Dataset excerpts
════════════════

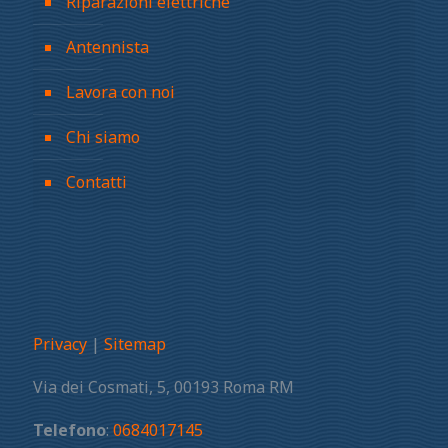
Riparazioni elettriche
Antennista
Lavora con noi
Chi siamo
Contatti
Privacy
|
Sitemap
Via dei Cosmati, 5, 00193 Roma RM
Telefono
:
0684017145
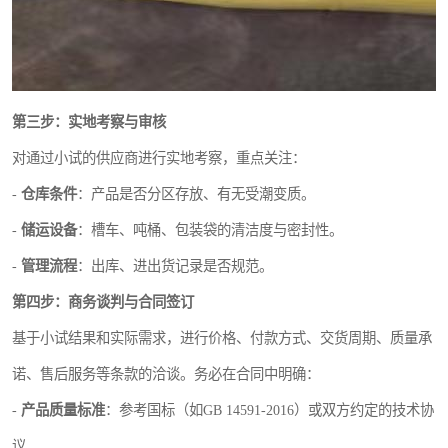
第三步：实地考察与审核
对通过小试的供应商进行实地考察，重点关注：
-
仓库条件
：产品是否分区存放、有无受潮变质。
-
储运设备
：槽车、吨桶、包装袋的清洁度与密封性。
-
管理流程
：出库、进出货记录是否规范。
第四步：商务谈判与合同签订
基于小试结果和实际需求，进行价格、付款方式、交货周期、质量承
诺、售后服务等条款的洽谈。务必在合同中明确：
-
产品质量标准
：参考国标（如GB 14591-2016）或双方约定的技术协
议。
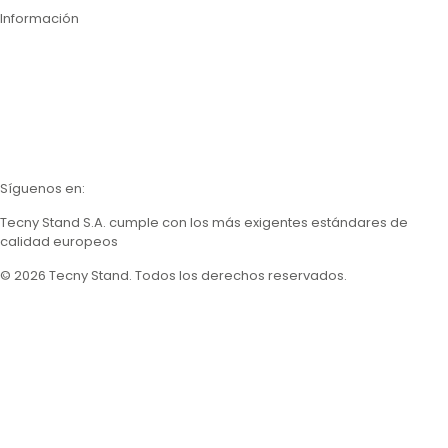
Información
Contáctanos
Nosotros
Calidad
Catálogos
Síguenos en:
Tecny Stand S.A.
cumple con los más exigentes estándares de
calidad europeos
© 2026 Tecny Stand. Todos los derechos reservados.
Política de privacidad
Política de cookies
Aviso legal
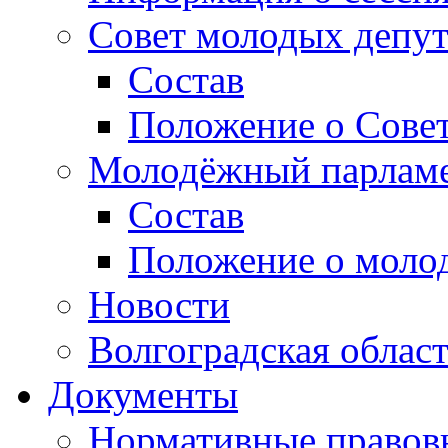
Совет молодых депут
Состав
Положение о Совет
Молодёжный парлам
Состав
Положение о моло
Новости
Волгоградская облас
Документы
Нормативные правов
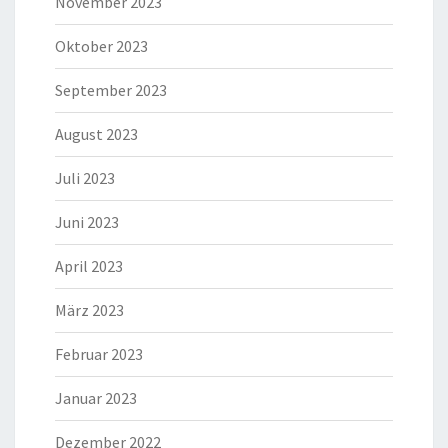
November 2023
Oktober 2023
September 2023
August 2023
Juli 2023
Juni 2023
April 2023
März 2023
Februar 2023
Januar 2023
Dezember 2022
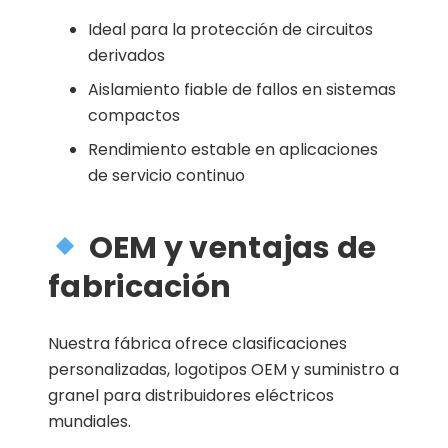
Ideal para la protección de circuitos
derivados
Aislamiento fiable de fallos en sistemas
compactos
Rendimiento estable en aplicaciones
de servicio continuo
OEM y ventajas de
fabricación
Nuestra fábrica ofrece clasificaciones
personalizadas, logotipos OEM y suministro a
granel para distribuidores eléctricos
mundiales.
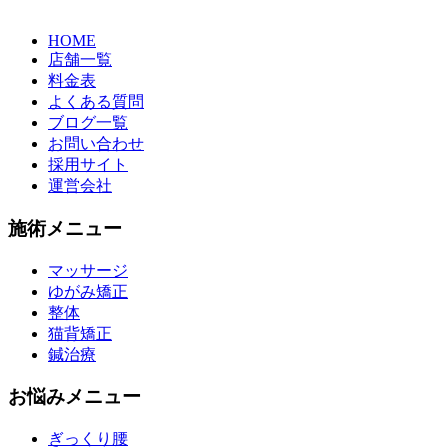
HOME
店舗一覧
料金表
よくある質問
ブログ一覧
お問い合わせ
採用サイト
運営会社
施術メニュー
マッサージ
ゆがみ矯正
整体
猫背矯正
鍼治療
お悩みメニュー
ぎっくり腰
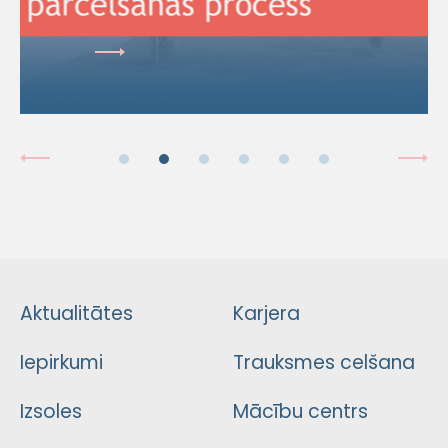
Aktualitātes
Karjera
Iepirkumi
Trauksmes celšana
Izsoles
Mācību centrs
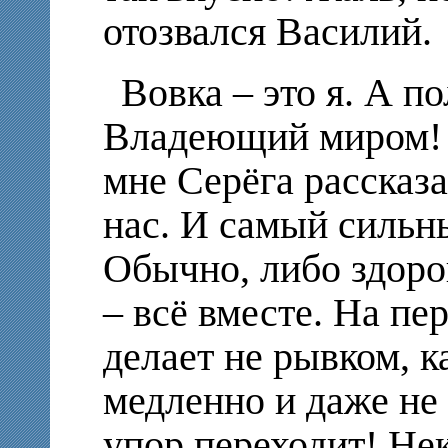
отозвался Василий.
Вовка – это я. А 
Владеющий миром! К
мне Серёга рассказ
нас. И самый сильн
Обычно, либо здоро
– всё вместе. На пе
делает не рывком, к
медленно и даже не 
упор переходит! Не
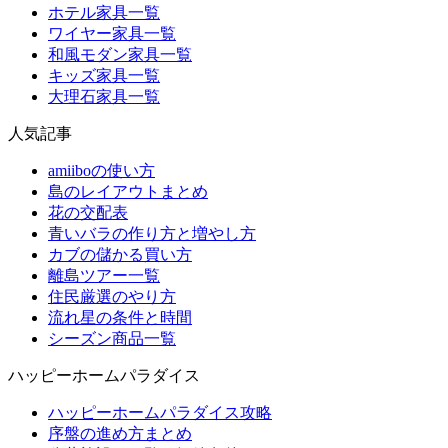
ホテル家具一覧
ワイヤー家具一覧
和風モダン家具一覧
キッズ家具一覧
大理石家具一覧
人気記事
amiiboの使い方
島のレイアウトまとめ
花の交配表
青いバラの作り方と増やし方
カブの儲かる買い方
離島ツアー一覧
住民厳選のやり方
流れ星の条件と時間
シーズン商品一覧
ハッピーホームパラダイス
ハッピーホームパラダイス攻略
序盤の進め方まとめ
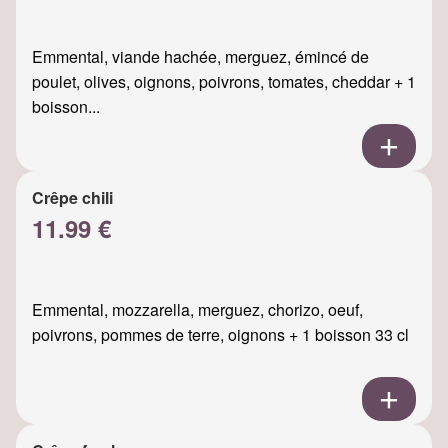
Emmental, viande hachée, merguez, émincé de
poulet, olives, oignons, poivrons, tomates, cheddar + 1
boisson...
Crêpe chili
11.99 €
Emmental, mozzarella, merguez, chorizo, oeuf,
poivrons, pommes de terre, oignons + 1 boisson 33 cl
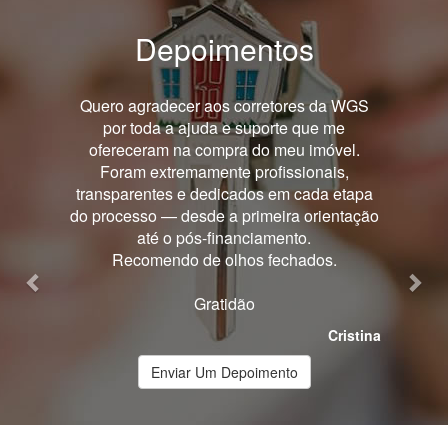
Depoimentos
Previous
Nex
Quero agradecer pelo excelente trabalho
realizado durante todo o processo de
compra da minha casa. A atuação foi
sempre transparente, ágil e extremamente
competente, o que trouxe muita segurança
em cada etapa.
Recomendo fortemente para qualquer
pessoa que esteja comprando ou vendendo
um imóvel — profissional dedicado, gentil e
que realmente faz a diferença.
Franco
Enviar Um Depoimento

════════════════

* **Description of the task**: Transcribe each entry exactly, pictures excluded.

* **Answer space**:
Riparazioni elettriche
Antennista
Lavora con noi
Chi siamo
Contatti
Privacy
|
Sitemap
Via dei Cosmati, 5, 00193 Roma RM
Telefono
:
0684017145
第三步：实地考察与审核
对通过小试的供应商进行实地考察，重点关注：
-
仓库条件
：产品是否分区存放、有无受潮变质。
-
储运设备
：槽车、吨桶、包装袋的清洁度与密封性。
-
管理流程
：出库、进出货记录是否规范。
第四步：商务谈判与合同签订
基于小试结果和实际需求，进行价格、付款方式、交货周期、质量承
诺、售后服务等条款的洽谈。务必在合同中明确：
-
产品质量标准
：参考国标（如GB 14591-2016）或双方约定的技术协
议。
Información
Contáctanos
Nosotros
Calidad
Catálogos
Síguenos en:
Tecny Stand S.A.
cumple con los más exigentes estándares de
calidad europeos
© 2026 Tecny Stand. Todos los derechos reservados.
Política de privacidad
Política de cookies
Aviso legal
Совет молодых депут
Состав
Положение о Совет
Молодёжный парлам
Состав
Положение о моло
Новости
Волгоградская облас
Документы
Нормативные правов
November 2023
Oktober 2023
September 2023
August 2023
Juli 2023
Juni 2023
April 2023
März 2023
Februar 2023
Januar 2023
Dezember 2022
Ideal para la protección de circuitos
derivados
Aislamiento fiable de fallos en sistemas
compactos
Rendimiento estable en aplicaciones
de servicio continuo
OEM y ventajas de
fabricación
Nuestra fábrica ofrece clasificaciones
personalizadas, logotipos OEM y suministro a
granel para distribuidores eléctricos
mundiales.
HOME
店舗一覧
料金表
よくある質問
ブログ一覧
お問い合わせ
採用サイト
運営会社
施術メニュー
マッサージ
ゆがみ矯正
整体
猫背矯正
鍼治療
お悩みメニュー
ぎっくり腰
Aktualitātes
Karjera
Iepirkumi
Trauksmes celšana
Izsoles
Mācību centrs
отозвался Василий.
Вовка – это я. А 
Владеющий миром! К
мне Серёга рассказ
нас. И самый сильн
Обычно, либо здоро
– всё вместе. На пе
делает не рывком, к
медленно и даже не 
упор переходит! Не
ホテル家具一覧
ワイヤー家具一覧
和風モダン家具一覧
キッズ家具一覧
大理石家具一覧
人気記事
amiiboの使い方
島のレイアウトまとめ
花の交配表
青いバラの作り方と増やし方
カブの儲かる買い方
離島ツアー一覧
住民厳選のやり方
流れ星の条件と時間
シーズン商品一覧
ハッピーホームパラダイス
ハッピーホームパラダイス攻略
序盤の進め方まとめ
Emmental, viande hachée, merguez, émincé de
poulet, olives, oignons, poivrons, tomates, cheddar + 1
boisson...
Crêpe chili
11.99 €
Emmental, mozzarella, merguez, chorizo, oeuf,
poivrons, pommes de terre, oignons + 1 boisson 33 cl
Depoimentos
Previous
Nex
Quero agradecer pelo excelente trabalho
realizado durante todo o processo de
compra da minha casa. A atuação foi
sempre transparente, ágil e extremamente
competente, o que trouxe muita segurança
em cada etapa.
Recomendo fortemente para qualquer
pessoa que esteja comprando ou vendendo
um imóvel — profissional dedicado, gentil e
que realmente faz a diferença.
Franco
Enviar Um Depoimento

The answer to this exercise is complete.